Releases: imazen/zenforks-cubecl

zenforks-v0.10.1 — PTX cache widening + Metal atomic capability honesty

28 May 00:08

Choose a tag to compare

Patch release on top of 0.10.0.

What's new in 0.10.1

1. Persistent PTX cache widening (zenforks-cubecl-cuda)

The existing disk-persistent PTX cache key was too narrow for our
usage. We add three axes:

  • CUBECL_GIT_SHA — captured at build time.
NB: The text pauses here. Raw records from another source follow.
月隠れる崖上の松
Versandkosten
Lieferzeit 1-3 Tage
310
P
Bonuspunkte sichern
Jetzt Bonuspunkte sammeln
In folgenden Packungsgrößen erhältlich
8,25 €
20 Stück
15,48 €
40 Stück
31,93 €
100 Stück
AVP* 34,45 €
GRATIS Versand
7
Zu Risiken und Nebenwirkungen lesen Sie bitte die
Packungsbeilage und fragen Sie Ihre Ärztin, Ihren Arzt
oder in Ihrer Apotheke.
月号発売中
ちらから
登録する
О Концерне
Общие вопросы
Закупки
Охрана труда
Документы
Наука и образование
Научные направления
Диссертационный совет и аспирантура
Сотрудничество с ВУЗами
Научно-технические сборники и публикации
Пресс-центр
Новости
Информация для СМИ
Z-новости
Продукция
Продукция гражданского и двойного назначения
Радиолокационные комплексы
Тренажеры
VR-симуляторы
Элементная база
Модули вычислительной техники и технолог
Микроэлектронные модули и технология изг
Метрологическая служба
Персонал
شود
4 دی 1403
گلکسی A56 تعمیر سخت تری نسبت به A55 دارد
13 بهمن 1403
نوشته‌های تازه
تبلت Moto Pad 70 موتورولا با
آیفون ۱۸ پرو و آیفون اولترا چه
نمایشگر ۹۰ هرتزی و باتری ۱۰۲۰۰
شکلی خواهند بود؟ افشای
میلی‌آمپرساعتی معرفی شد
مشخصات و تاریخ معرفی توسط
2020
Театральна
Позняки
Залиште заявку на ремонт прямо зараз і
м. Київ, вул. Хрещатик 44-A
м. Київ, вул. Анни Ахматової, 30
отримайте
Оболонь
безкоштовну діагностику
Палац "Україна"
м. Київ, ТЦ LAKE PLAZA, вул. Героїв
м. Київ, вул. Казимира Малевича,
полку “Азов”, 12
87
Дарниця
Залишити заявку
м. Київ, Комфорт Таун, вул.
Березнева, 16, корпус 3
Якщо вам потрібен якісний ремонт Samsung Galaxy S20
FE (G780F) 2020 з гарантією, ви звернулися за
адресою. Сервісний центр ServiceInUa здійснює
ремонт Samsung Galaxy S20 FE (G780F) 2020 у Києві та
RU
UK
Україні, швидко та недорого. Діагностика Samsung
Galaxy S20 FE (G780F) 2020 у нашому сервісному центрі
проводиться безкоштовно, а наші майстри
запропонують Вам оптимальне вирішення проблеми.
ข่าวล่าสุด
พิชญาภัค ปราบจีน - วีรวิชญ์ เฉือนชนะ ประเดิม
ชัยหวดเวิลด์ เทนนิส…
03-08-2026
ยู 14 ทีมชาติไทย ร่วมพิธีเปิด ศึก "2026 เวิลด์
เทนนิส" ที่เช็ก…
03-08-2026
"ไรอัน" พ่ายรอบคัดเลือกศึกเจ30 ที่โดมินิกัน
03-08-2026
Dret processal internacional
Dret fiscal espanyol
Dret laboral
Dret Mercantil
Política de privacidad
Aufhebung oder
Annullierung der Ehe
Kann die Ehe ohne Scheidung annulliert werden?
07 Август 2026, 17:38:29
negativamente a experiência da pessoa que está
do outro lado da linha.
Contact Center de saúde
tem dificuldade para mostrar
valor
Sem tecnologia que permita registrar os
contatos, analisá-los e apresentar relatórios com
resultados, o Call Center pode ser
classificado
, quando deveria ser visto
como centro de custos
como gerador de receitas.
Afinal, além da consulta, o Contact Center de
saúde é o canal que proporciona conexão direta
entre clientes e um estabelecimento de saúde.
Invalidates on any
    zenforks-cubecl-cuda source change, not just upstream
    cubecl-common's Cargo.toml version field bumps.
  • sm_arch — NVRTC compiles arch-specific PTX. Serving sm_70 PTX
    to an sm_80 device is a correctness bug; appending the arch makes
    safety structural.
  • driver_version — different driver versions JIT the same PTX
    into different SASS. Per-driver safety.

Resulting on-disk layout:

<root>/cuda/<cubecl-common-ver>/<git-sha>/<sm_arch>/<driver_ver>/ptx.json.log

Eliminates the "fresh-process cold start = ~18s NVRTC re-compile
because the cache key was too narrow" failure mode that hit
zenmetrics' fleet workers under cubecl rev bumps.

2. Metal Atomic<f32> capability honesty (zenforks-cubecl-wgpu)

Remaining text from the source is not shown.